Introducing pygram11

2019/03/04

Tags: python numpy cpp hep

I’m very happy to release my first real open source software project: pygram11. I’ve been writing software for a while now, but it’s mostly been within the confines of a physics-experiment-specific use case. In that time I’ve used a lot of other developers’ software, so it feels quite nice to potentially help contribute to the scientific computing community in the same way.

This python library aims to make generating a lot of histograms a quick task (targeting samples of size \(O(10^6)\) and larger), while supporting weighted statistical uncertainties on the bin counts. To do this I’ve implemented the ability to calculate histograms (both fixed and variable bin width in one and two dimensions) which are (optionally) accelerated with OpenMP. To do it in Python, I’ve used pybind11. Pygram11 can essentially be a drop-in replacement for numpy.histogram and numpy.histogram2d, while reaching speeds 20x faster (for a 1D histogram of an array of length 10,000) to almost 100x faster than NumPy (for a 2D histogram of 100 million \((x_i, y_i)\) pairs). The APIs are quite similar (with slightly different return styles). On top of that, the sum-of-weights-squared calculation is a “first class citizen” in pygram11 (see my NumPy Histogram tricks for HEP post).

So, please go checkout the documentation and GitHub repository! Open issues, PRs, email me, tweet me, or write something even better.

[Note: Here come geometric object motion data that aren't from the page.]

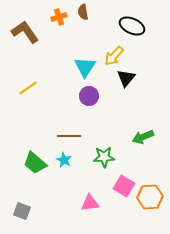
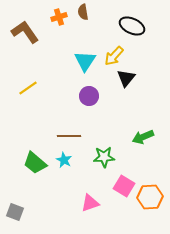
cyan triangle: moved 6 px up
pink triangle: rotated 12 degrees counterclockwise
gray square: moved 7 px left, 1 px down
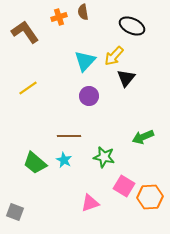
cyan triangle: rotated 10 degrees clockwise
green star: rotated 15 degrees clockwise
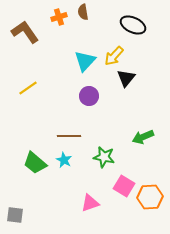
black ellipse: moved 1 px right, 1 px up
gray square: moved 3 px down; rotated 12 degrees counterclockwise
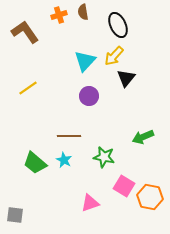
orange cross: moved 2 px up
black ellipse: moved 15 px left; rotated 40 degrees clockwise
orange hexagon: rotated 15 degrees clockwise
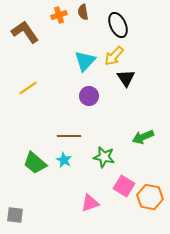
black triangle: rotated 12 degrees counterclockwise
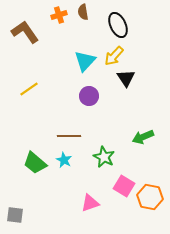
yellow line: moved 1 px right, 1 px down
green star: rotated 15 degrees clockwise
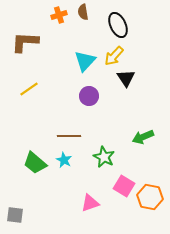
brown L-shape: moved 10 px down; rotated 52 degrees counterclockwise
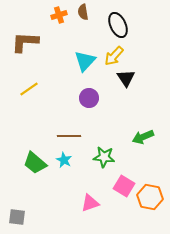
purple circle: moved 2 px down
green star: rotated 20 degrees counterclockwise
gray square: moved 2 px right, 2 px down
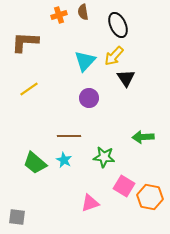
green arrow: rotated 20 degrees clockwise
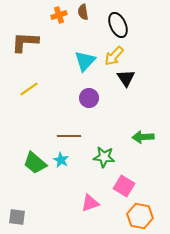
cyan star: moved 3 px left
orange hexagon: moved 10 px left, 19 px down
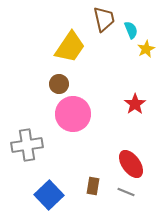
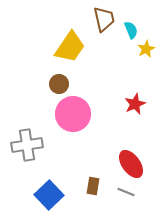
red star: rotated 10 degrees clockwise
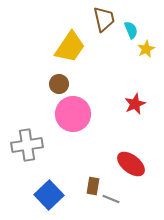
red ellipse: rotated 16 degrees counterclockwise
gray line: moved 15 px left, 7 px down
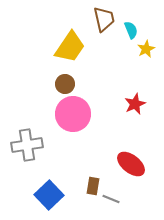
brown circle: moved 6 px right
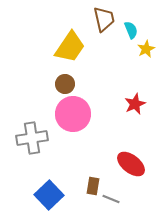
gray cross: moved 5 px right, 7 px up
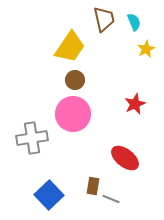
cyan semicircle: moved 3 px right, 8 px up
brown circle: moved 10 px right, 4 px up
red ellipse: moved 6 px left, 6 px up
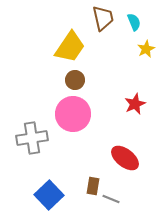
brown trapezoid: moved 1 px left, 1 px up
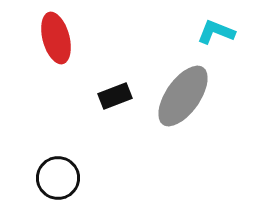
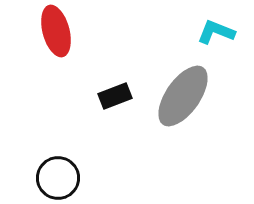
red ellipse: moved 7 px up
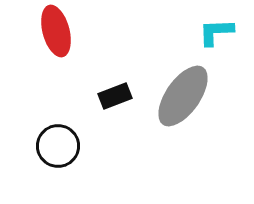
cyan L-shape: rotated 24 degrees counterclockwise
black circle: moved 32 px up
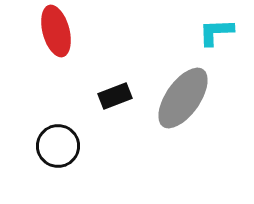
gray ellipse: moved 2 px down
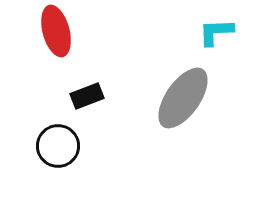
black rectangle: moved 28 px left
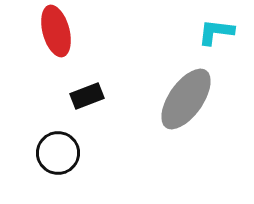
cyan L-shape: rotated 9 degrees clockwise
gray ellipse: moved 3 px right, 1 px down
black circle: moved 7 px down
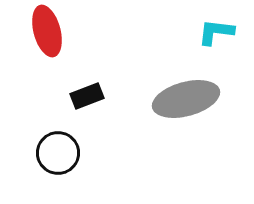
red ellipse: moved 9 px left
gray ellipse: rotated 40 degrees clockwise
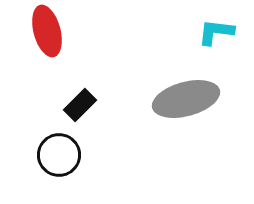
black rectangle: moved 7 px left, 9 px down; rotated 24 degrees counterclockwise
black circle: moved 1 px right, 2 px down
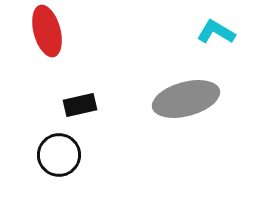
cyan L-shape: rotated 24 degrees clockwise
black rectangle: rotated 32 degrees clockwise
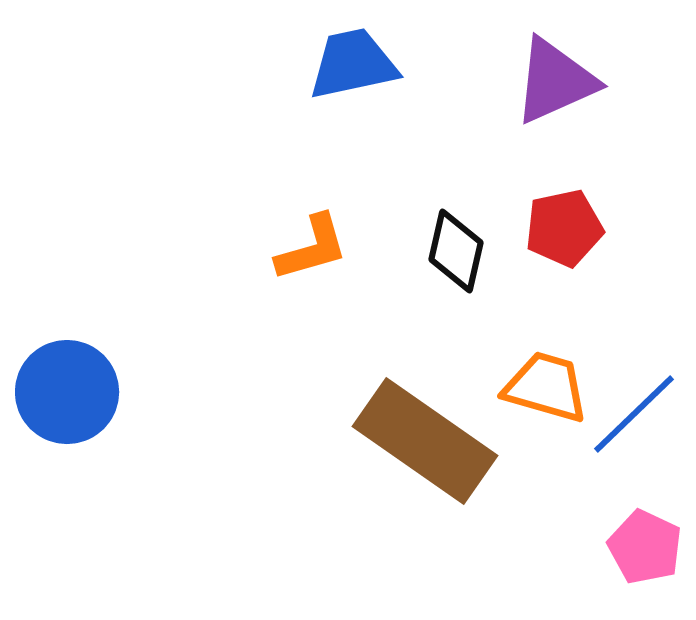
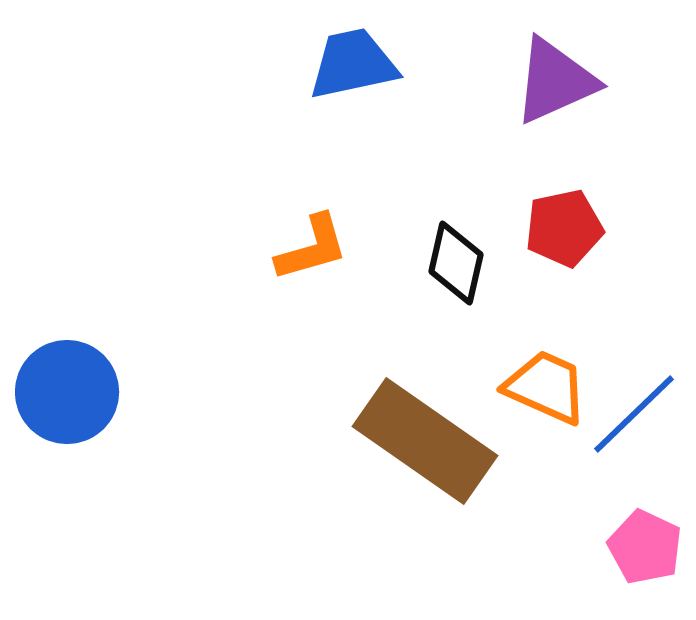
black diamond: moved 12 px down
orange trapezoid: rotated 8 degrees clockwise
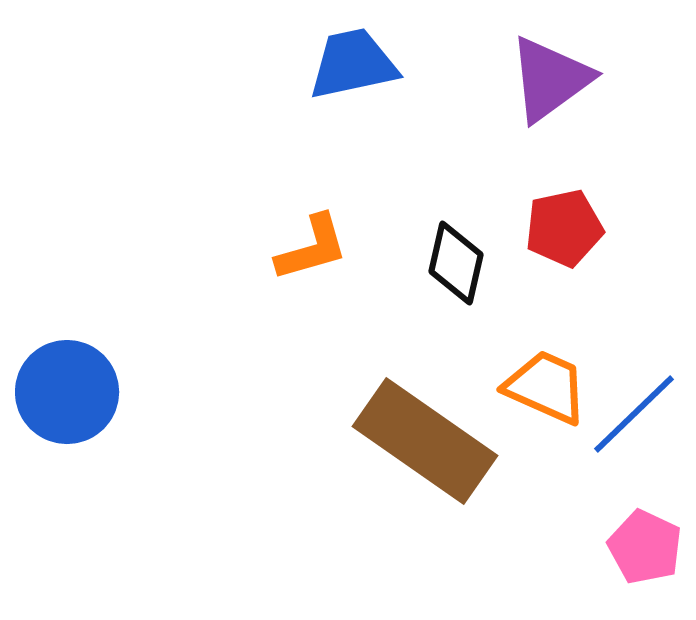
purple triangle: moved 5 px left, 2 px up; rotated 12 degrees counterclockwise
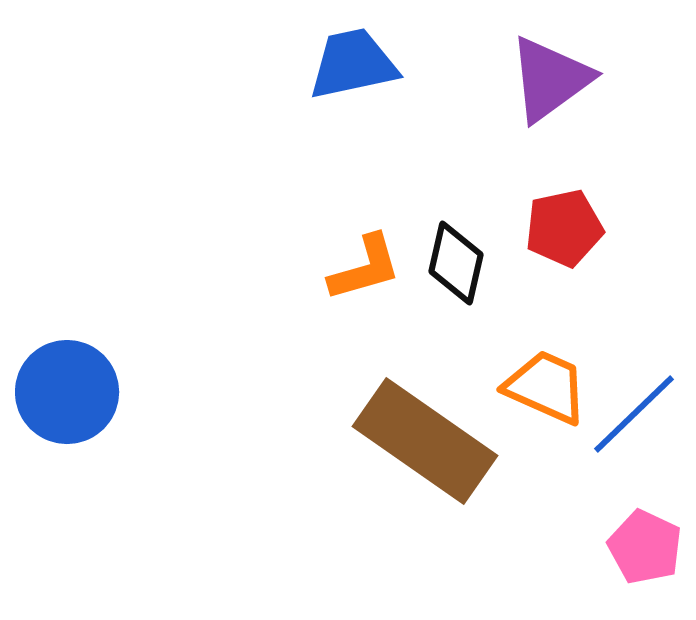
orange L-shape: moved 53 px right, 20 px down
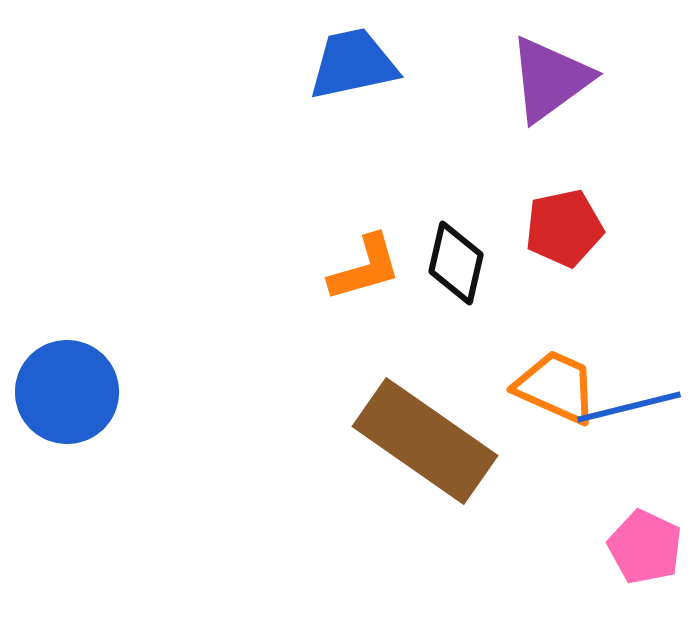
orange trapezoid: moved 10 px right
blue line: moved 5 px left, 7 px up; rotated 30 degrees clockwise
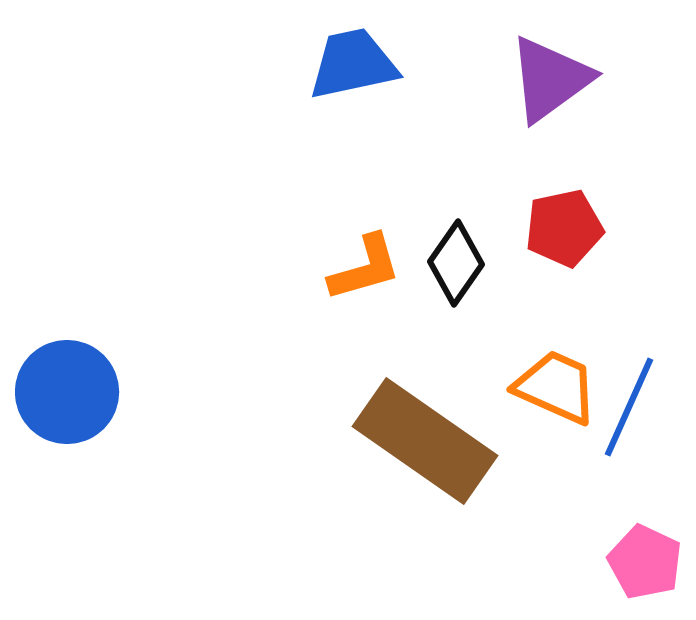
black diamond: rotated 22 degrees clockwise
blue line: rotated 52 degrees counterclockwise
pink pentagon: moved 15 px down
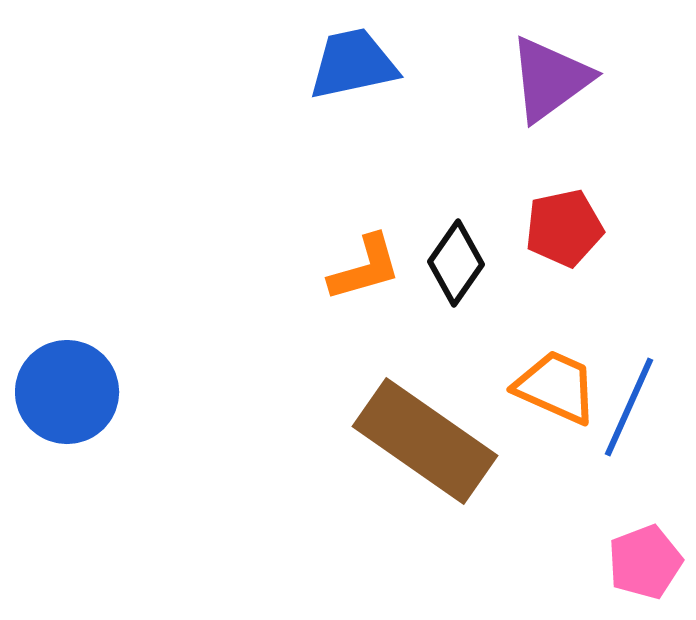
pink pentagon: rotated 26 degrees clockwise
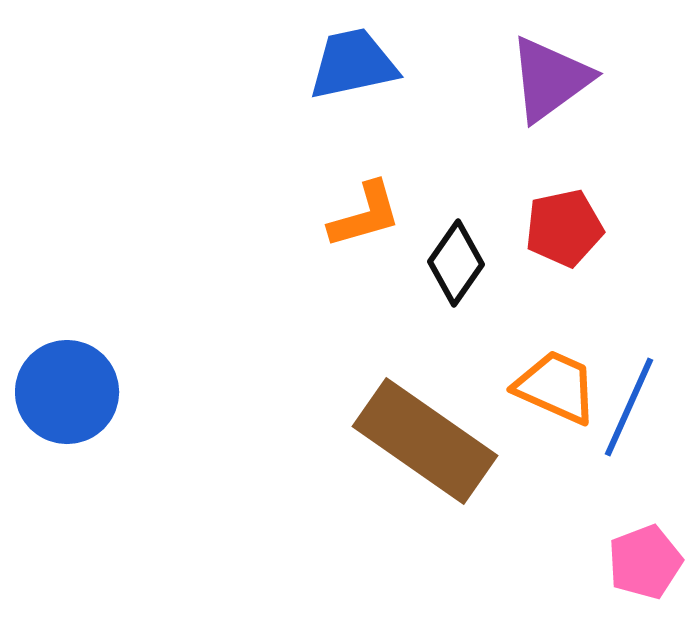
orange L-shape: moved 53 px up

To try it out (with OpenMP support), all you need is

conda install pygram11 -c conda-forge

In action

Some fixed bin histogramming:

import numpy as np
from pygram11 import histogram, histogram2d

x = np.random.randn(100000)
y = np.random.randn(100000)
w = np.random.uniform(0.8, 1.2, 100000)

h_1d = histogram(x, bins=20, range=(-4, 4), omp=True)
h_2d = histogram2d(x, y, bins=[20, 40], range=[[-4, 4], [-3, 3]], omp=True)

h_1d, sumw2_1d = histogram(x, bins=20, range=(-4, 4), weights=w, omp=True)
h_2d, sumw2_2d = histogram2d(x, y, bins=[20, 40], range=[[-4, 4], [-3, 3]], weights=w, omp=True)

Notice the sum-of-weights squared is returned if the weights argument is provided with an array of sample weights. Checkout some benchmarks to see how the omp argument can speed up the calculations.

And some variable bin histogramming, uniform logarithmic:

import numpy as np
from pygram11 import histogram

x = np.exp(np.random.uniform(0.1, 10.0, 100000))
bins = np.logspace(0.1, 1.0, 10, endpoint=True)

h = histogram(x, bins=bins, omp=True)

Future plans

I hope to eventually spend some time potentially optimizing the OpenMP usage. I think there is some room for improvement there. I would also like to add some optional visualization utilities, we’ll see.